Top of DATA FOR THE TASK

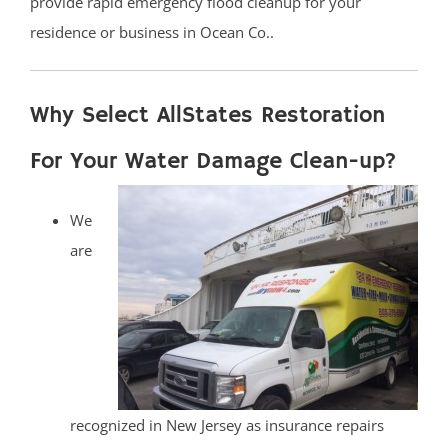
provide rapid emergency flood cleanup for your
residence or business in Ocean Co..
Why Select AllStates Restoration
For Your Water Damage Clean-up?
We
are
recognized in New Jersey as insurance repairs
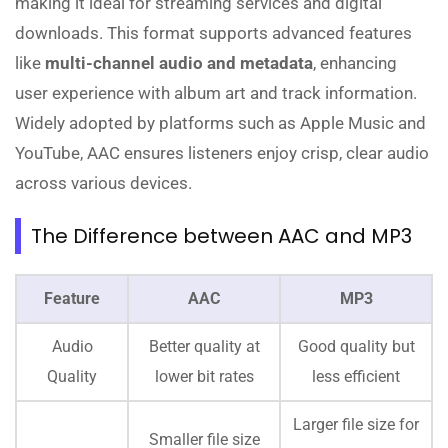
making it ideal for streaming services and digital
downloads. This format supports advanced features
like
multi-channel audio and metadata
, enhancing
user experience with album art and track information.
Widely adopted by platforms such as Apple Music and
YouTube, AAC ensures listeners enjoy crisp, clear audio
across various devices.
The Difference between AAC and MP3
Feature
AAC
MP3
Audio
Better quality at
Good quality but
Quality
lower bit rates
less efficient
Larger file size for
Smaller file size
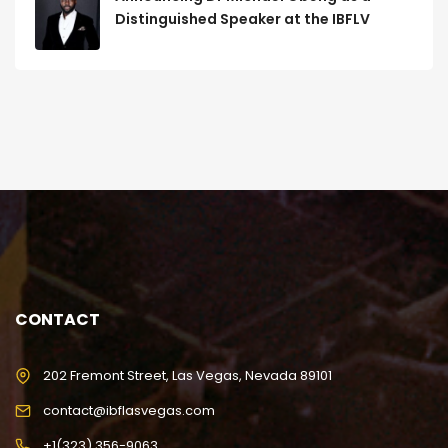
Distinguished Speaker at the IBFLV
CONTACT
202 Fremont Street, Las Vegas, Nevada 89101
contact@ibflasvegas.com
+1(323) 356-9063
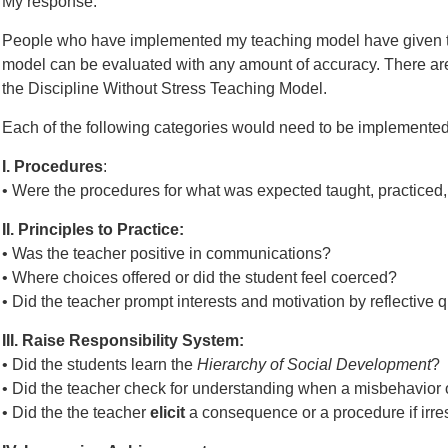
My response:
People who have implemented my teaching model have given t
model can be evaluated with any amount of accuracy. There are
the Discipline Without Stress Teaching Model.
Each of the following categories would need to be implemented 
I. Procedures
:
• Were the procedures for what was expected taught, practiced,
II. Principles to Practice:
• Was the teacher positive in communications?
• Where choices offered or did the student feel coerced?
• Did the teacher prompt interests and motivation by reflective 
III. Raise Responsibility System:
• Did the students learn the
Hierarchy of Social Development
?
• Did the teacher check for understanding when a misbehavior
• Did the the teacher
elicit
a consequence or a procedure if irr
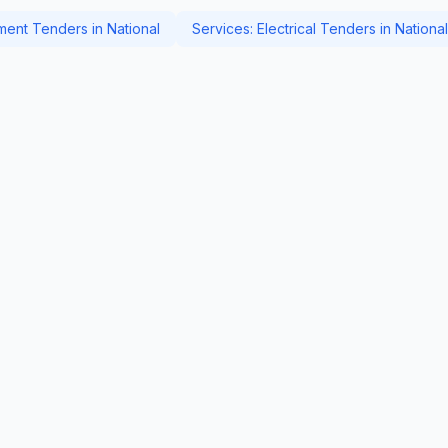
ent Tenders in National
Services: Electrical Tenders in National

Bottom of DATA FOR THE TASK

**WHAT THE TASK ASKS:** Repeat the lines of the records verbatim, starting at the line containing "Good quality but" and stopping after the final line. Images stay out.

**WRITTEN SOLUTION:**
Good quality but
Quality
lower bit rates
less efficient
Larger file size for
Smaller file size
Distinguished Speaker at the IBFLV
CONTACT
202 Fremont Street, Las Vegas, Nevada 89101
contact@ibflasvegas.com
+1(323) 356-9063
My response:
People who have implemented my teaching model have given t
model can be evaluated with any amount of accuracy. There are
the Discipline Without Stress Teaching Model.
Each of the following categories would need to be implemented 
I. Procedures
:
• Were the procedures for what was expected taught, practiced,
II. Principles to Practice:
• Was the teacher positive in communications?
• Where choices offered or did the student feel coerced?
• Did the teacher prompt interests and motivation by reflective 
III. Raise Responsibility System:
• Did the students learn the
Hierarchy of Social Development
?
• Did the teacher check for understanding when a misbehavior
• Did the the teacher
elicit
a consequence or a procedure if irr
ent Tenders in National
Services: Electrical Tenders in National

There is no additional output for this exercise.